Ive noticed he does this more with certain people in our house than others. 
weve tried all sorts. weve asked the person at the puppy classes, my mates who also have mastiffs and nippy dogs. and it only seems to be working out for certain people. 
some people have said that he should grow out of it because its puppy behaviour and it just seems worse because hes a huge puppy.
is this true? and do u have any sugestions on what we can do at home.

p.s we did try loads of behaviourists with one of my boxers and it didnt make a blind bit of difference.

xmashx


----------



## royal_girly (Apr 14, 2008)

hiya, what sort of things have you tried already? 
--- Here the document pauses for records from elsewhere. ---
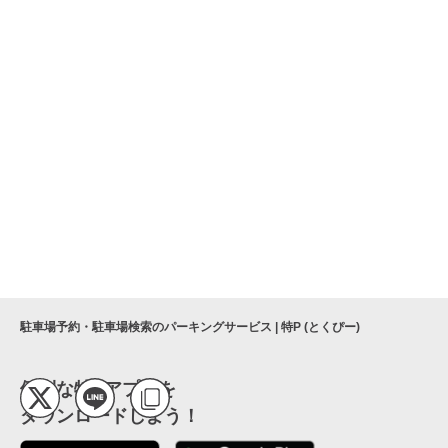
駐車場予約・駐車場検索のパーキングサービス | 特P (とくぴー)
便利な特Pアプリを
ダウンロードしよう！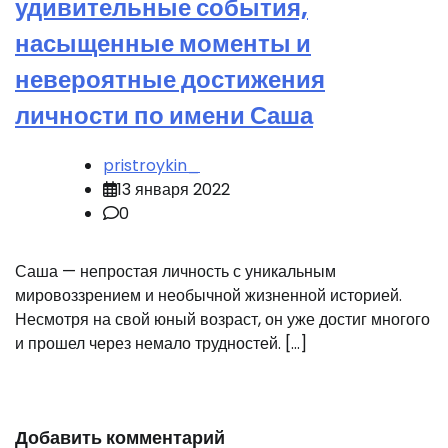
удивительные события,
насыщенные моменты и
невероятные достижения
личности по имени Саша
pristroykin_
13 января 2022
0
Саша — непростая личность с уникальным
мировоззрением и необычной жизненной историей.
Несмотря на свой юный возраст, он уже достиг многого
и прошел через немало трудностей. […]
Добавить комментарий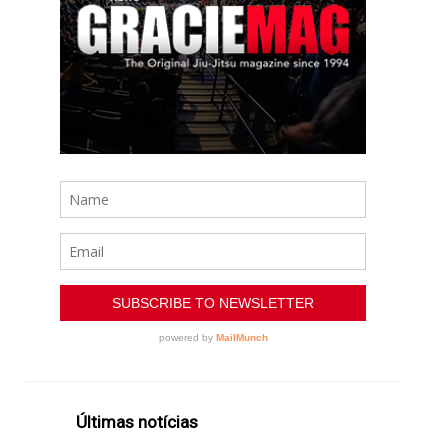
Últimas notícias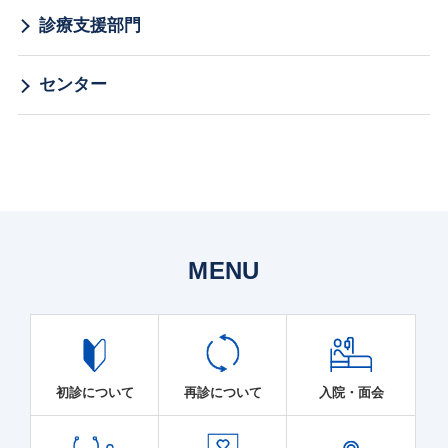
診療支援部門
センター
MENU
初診について
再診について
入院・面会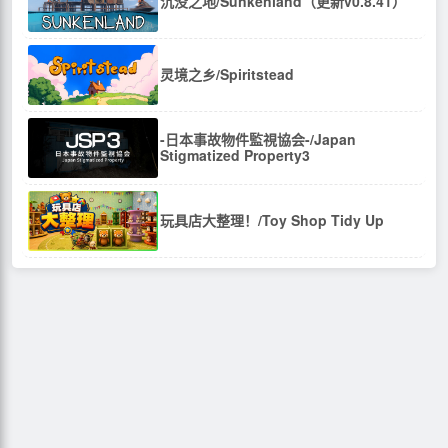
沉没之地/Sunkenland（更新v0.8.41）
灵境之乡/Spiritstead
-日本事故物件監視協会-/Japan
Stigmatized Property3
玩具店大整理！/Toy Shop Tidy Up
And dont panic this is totally normal puppy behaviour... :lol2:


----------



## xmashx (Sep 14, 2007)

my boxers never bit quite like this tho. i had a hole in my arm from when he decided he was gna bite me lol. maybe it just seems worse because hes alot bigger than they were

and weve tried the scream and ignore tactic. weve tried dominating him. distracting him. taking him out of the room so he doesnt get any attention. 
and thats worked for a few of us. but i dont know what it is but some people in my house he just has this compulsive need to attack them as soon as he lays eyes on them. 

xmashx


----------



## midori (Aug 27, 2006)

It is perfectly normal for puppies to bite. They explore things with their mouths a bit like human babies do. However, obviously it's not acceptable for them to continue doing it forever. 

Read this article and put it into practice. 

How to adopt a Weimaraner from Tri-State Weimaraner Rescue

You need to be absolutely consistent or it won't work. I suspect someone is inadvertantly rewarding the pup with negative attention when it play bites/nips, and so the behaviour is accidentally re-inforced, and the pup carries it on. You need to make every person do the same thing, and depending on how much the play biting has been re-inforced already (I am assuming pup is at least 5 months old as you've had him for several months) it could take quite a while until it stops. Do persevere, it absolutely will work if done consistently.


----------



## royal_girly (Apr 14, 2008)

midori also posted that article when i asked a very similar question with my Bull Terrier baby, he's now improved 100%, still not completely there yet but we can now have family barbeques with multiple people/children present without the worry of him nipping anyone. :2thumb: He's 16 weeks old now.


----------



## xmashx (Sep 14, 2007)

thanks for the help.
hes coming up to seven months soon. 
but trying to get everyone co-operating and doing the same thing is gna be a challenge as there are so many people in the house but well worth it. 
does anyone know why he only picks on certain people in the house. is it something they are doing wrong or is he just picking on them?
xmashx


----------



## LisaLQ (Jan 29, 2009)

As you've already probably noticed, the dog is probably incredibly confused by all the inconsistent training choices. You cant chop and change every couple of days/weeks, you need to find a method and stick to it.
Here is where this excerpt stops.